Il lavoro tecnico svolto dalla coppia in cabina di regia è davvero performante, fondendo una fotografia minimal, adatta all’anima del racconto, ad effetti speciali davvero notevoli e una regia adatta per il genere, formata da ottime e brevi piano sequenze e da alcune interessanti panoramiche (come quella iniziale).

Le relazioni interpersonali all’interno della famiglia coinvolgono subito lo spettatore fin dal primo secondo, calandoci a pieno nel mondo di Ludlow. Un mondo ancora retrogrado, ancorato ai valori cattolici e ritualistici. Un esempio è la discussione tra il protagonista e la moglie su ateismo e religione.

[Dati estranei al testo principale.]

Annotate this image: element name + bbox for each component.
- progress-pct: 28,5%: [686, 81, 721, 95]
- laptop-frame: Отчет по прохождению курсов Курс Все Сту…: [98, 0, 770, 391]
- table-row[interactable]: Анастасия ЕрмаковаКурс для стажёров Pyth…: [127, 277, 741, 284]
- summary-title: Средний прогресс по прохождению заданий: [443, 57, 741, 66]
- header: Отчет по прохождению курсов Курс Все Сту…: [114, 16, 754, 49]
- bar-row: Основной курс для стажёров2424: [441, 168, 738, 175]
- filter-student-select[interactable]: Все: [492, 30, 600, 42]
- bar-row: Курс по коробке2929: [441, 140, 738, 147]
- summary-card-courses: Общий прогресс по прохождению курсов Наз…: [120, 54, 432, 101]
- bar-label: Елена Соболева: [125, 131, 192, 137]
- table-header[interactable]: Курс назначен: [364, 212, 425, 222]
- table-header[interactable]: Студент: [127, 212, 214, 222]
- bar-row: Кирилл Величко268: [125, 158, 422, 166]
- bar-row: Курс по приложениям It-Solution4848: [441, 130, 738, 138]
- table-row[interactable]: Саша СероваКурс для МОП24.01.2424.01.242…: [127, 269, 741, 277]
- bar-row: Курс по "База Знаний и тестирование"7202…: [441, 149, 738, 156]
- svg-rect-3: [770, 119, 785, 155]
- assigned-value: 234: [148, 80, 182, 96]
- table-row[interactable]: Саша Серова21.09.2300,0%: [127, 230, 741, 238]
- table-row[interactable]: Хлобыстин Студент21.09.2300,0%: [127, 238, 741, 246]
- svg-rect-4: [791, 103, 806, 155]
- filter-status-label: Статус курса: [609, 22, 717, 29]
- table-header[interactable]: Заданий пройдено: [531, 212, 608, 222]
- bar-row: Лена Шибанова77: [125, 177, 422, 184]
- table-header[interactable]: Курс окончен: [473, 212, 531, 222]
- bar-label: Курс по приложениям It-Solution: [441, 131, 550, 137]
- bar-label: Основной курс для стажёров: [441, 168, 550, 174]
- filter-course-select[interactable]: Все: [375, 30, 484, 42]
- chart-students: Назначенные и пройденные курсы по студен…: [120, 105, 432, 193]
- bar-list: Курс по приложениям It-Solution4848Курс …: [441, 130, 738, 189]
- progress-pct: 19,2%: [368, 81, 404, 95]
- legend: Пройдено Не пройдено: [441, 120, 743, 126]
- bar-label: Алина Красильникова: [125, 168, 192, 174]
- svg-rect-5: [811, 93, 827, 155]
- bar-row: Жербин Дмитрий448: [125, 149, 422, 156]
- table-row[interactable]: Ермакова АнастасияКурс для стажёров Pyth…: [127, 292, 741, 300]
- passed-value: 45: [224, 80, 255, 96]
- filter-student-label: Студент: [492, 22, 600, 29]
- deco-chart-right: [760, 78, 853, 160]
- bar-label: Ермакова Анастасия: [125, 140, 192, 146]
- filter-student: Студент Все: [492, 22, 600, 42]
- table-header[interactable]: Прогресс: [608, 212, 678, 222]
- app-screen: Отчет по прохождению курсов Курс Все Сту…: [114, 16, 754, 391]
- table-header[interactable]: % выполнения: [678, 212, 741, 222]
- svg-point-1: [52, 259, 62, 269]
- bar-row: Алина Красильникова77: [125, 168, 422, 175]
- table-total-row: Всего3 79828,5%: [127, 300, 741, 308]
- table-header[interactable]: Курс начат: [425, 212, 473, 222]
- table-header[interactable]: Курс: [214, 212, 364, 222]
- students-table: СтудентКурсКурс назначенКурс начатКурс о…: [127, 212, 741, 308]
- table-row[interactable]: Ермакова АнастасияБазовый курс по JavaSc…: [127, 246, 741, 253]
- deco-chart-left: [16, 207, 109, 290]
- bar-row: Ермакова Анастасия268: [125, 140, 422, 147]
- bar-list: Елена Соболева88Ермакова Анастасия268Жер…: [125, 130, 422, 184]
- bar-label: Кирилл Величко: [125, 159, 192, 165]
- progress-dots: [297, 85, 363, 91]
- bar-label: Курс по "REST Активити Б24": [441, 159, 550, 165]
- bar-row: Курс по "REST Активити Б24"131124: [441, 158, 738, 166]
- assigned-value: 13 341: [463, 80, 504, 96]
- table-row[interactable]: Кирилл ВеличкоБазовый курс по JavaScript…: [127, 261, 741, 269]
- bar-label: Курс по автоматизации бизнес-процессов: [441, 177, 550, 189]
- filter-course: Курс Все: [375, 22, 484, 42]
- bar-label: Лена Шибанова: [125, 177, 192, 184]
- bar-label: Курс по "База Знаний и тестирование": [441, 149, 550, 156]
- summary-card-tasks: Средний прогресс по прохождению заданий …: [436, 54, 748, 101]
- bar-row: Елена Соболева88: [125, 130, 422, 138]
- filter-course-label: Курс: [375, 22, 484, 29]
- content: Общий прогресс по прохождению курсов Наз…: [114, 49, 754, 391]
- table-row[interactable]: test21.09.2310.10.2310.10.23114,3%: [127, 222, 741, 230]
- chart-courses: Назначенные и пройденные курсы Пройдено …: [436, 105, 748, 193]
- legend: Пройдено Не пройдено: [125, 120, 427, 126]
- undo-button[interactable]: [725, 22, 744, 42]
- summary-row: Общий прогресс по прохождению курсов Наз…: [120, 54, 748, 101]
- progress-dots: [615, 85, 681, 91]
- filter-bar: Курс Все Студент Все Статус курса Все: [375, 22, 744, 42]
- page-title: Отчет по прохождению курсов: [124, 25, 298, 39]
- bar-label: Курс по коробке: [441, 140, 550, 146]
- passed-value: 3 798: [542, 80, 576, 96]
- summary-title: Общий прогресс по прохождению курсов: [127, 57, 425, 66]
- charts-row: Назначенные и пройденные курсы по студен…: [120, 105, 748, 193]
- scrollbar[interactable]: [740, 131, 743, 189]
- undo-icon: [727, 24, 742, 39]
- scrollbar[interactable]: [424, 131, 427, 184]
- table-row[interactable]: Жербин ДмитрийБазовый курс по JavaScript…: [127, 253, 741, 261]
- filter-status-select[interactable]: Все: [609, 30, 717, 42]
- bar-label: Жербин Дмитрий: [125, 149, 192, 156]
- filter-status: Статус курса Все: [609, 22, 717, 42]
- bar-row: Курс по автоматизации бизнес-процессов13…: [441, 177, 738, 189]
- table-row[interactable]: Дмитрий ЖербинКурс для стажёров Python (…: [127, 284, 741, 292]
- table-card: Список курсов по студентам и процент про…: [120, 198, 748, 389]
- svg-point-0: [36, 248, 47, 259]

O anche il rituale della processione fatta dai bambini mascherati (che riporta alle atmosfere di film come il leggendario The Wicker Man e di Kill List di Ben Wheatley).

La caduta nel punto più importante

Se potessimo descrivere brevemente Pet Sematary, parleremmo di un film con un guscio davvero bello, ma che al suo interno conserva un frutto davvero poco interessante e gustoso. Al netto di alcuni jumpscare giocati molto bene, ma che non aggiungono molto ai fini della vicenda, il punto debole è proprio qui: lo sviluppo della trama e dei protagonisti.

Infatti, se per quanto riguarda l’ambiguo John Lithgow (sempre in forma) va tutto come dovrebbe andare, lo stesso non si può dire di Jason Clarke e Amy Seimetz. Una recitazione mediocre, quasi mono-espressiva, che quando tocca le sfere più emozionali delude fortemente. Se il primo si caratterizza per un’apatia assurda, la seconda rende grottesca la paura (naturale) nei confronti di una mamma per ciò che sta accadendo ai figli.

Così si va a snaturare tutto il processo che sta alla base del film. E a quel punto la narrazione troppo lenta (che in un primo momento non stona col film) diventa una forzatura evitabile, che serve solo a far annoiare lo spettatore per il mancato spessore dei protagonisti.

Un vero peccato, perché potenzialmente poteva venir fuori un horror d’autore che avrebbe fatto la storia.